Member of Parliament for Ashaiman
- In office 7 January 1993 – 6 January 2001
- President: Jerry John Rawlings John Kufuor
- Succeeded by: Emmanuel Kinsford Kwesi Teye

Personal details
- Party: National Democratic Congress
- Profession: Politician

= Franklin Winfred K. Aheto =

Ghanaian politician

Franklin Winfred K. Aheto is a Ghanaian politician and a member of parliament for the first and second parliament of the fourth republic of Ghana for the Ashiaman Constituency in the Greater Accra Region of Ghana.

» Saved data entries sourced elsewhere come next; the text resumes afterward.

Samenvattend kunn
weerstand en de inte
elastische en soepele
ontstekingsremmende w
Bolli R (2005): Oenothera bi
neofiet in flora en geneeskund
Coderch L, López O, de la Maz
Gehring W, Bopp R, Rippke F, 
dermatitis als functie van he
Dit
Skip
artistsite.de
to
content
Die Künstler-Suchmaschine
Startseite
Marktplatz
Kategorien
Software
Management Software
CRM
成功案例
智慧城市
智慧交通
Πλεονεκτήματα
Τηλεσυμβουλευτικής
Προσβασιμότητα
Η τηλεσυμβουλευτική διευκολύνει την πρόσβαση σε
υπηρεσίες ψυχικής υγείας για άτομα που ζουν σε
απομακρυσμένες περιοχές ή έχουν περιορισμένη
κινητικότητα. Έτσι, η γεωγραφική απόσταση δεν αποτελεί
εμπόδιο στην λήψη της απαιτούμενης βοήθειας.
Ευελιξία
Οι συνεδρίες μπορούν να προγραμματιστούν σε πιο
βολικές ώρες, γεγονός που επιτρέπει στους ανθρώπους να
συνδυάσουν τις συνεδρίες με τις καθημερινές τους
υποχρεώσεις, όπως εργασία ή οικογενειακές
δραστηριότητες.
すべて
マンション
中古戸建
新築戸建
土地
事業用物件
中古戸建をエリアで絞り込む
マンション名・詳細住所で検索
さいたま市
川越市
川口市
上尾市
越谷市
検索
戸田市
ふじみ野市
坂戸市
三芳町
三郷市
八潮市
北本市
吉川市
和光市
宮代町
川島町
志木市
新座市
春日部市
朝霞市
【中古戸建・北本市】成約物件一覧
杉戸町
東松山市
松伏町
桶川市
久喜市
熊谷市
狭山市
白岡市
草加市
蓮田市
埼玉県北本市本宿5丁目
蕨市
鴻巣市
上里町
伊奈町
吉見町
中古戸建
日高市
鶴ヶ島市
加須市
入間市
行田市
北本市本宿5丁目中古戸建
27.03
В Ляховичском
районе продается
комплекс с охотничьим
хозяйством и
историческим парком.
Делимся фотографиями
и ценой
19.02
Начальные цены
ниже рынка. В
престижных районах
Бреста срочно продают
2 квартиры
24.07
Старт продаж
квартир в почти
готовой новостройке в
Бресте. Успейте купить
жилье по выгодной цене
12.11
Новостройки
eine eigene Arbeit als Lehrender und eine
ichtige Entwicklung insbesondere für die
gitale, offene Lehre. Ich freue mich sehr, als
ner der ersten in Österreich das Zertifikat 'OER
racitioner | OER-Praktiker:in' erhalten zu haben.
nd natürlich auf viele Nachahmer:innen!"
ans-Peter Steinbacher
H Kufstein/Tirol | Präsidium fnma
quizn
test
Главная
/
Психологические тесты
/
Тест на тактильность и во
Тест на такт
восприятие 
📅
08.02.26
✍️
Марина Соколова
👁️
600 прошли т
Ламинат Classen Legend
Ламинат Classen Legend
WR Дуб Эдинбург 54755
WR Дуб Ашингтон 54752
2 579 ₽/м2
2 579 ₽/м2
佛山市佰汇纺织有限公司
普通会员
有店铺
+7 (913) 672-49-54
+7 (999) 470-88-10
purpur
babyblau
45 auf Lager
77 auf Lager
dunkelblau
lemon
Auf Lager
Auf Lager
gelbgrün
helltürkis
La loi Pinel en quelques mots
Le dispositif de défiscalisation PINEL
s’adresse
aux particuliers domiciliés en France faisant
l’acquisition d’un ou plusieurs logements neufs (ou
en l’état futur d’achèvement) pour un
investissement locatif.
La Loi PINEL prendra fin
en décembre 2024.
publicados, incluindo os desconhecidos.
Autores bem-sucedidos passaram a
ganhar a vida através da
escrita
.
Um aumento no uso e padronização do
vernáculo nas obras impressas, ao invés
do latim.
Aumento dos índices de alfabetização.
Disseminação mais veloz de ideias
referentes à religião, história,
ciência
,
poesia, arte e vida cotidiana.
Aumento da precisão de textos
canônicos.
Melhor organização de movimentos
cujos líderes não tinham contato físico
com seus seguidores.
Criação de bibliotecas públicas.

== Early life and education ==
Aheto is a Ghanaian, a politician and a member of the second parliament of the fourth republic of Ghana. He was elected as a member of parliament for the Ashaiman constituency during the 1996 Ghanaian general elections.

== Politics ==
Aheto represented into parliament for the first time during the 1992 Ghanaian parliamentary election on the ticket of the National Democratic Congress. He was elected for the second time to be a member of parliament for Ashaiman constituency during the 1996 Ghanaian general elections, where he won with a total votes count of 35,212 over his opponents; Doku Joseph-Wills K. K. of the People's Convention Party who polled 1,653 of the total votes count, Herbert Kofi Aggor People's National Convention also polled 1,822 of the total votes count, Samuel Korle Amegah an Independent Candidate also polling 6,663 of the total vote count and Iddrisu Abdel-Kareem of the New Patriotic Party who polled 18,081 of the total votes count.

He held onto it until Hon Emmanuel Kinsford Kwesi Teye of New Patriotic Party took over in 2000 as a result of serious internal wrangling among the membership of the National Democratic Congress in the constituency. Hon. Alfred Kwame Agbesi took the seat back for the NDC in the 2004 elections.

== Personal life ==
Aheto is a Christian.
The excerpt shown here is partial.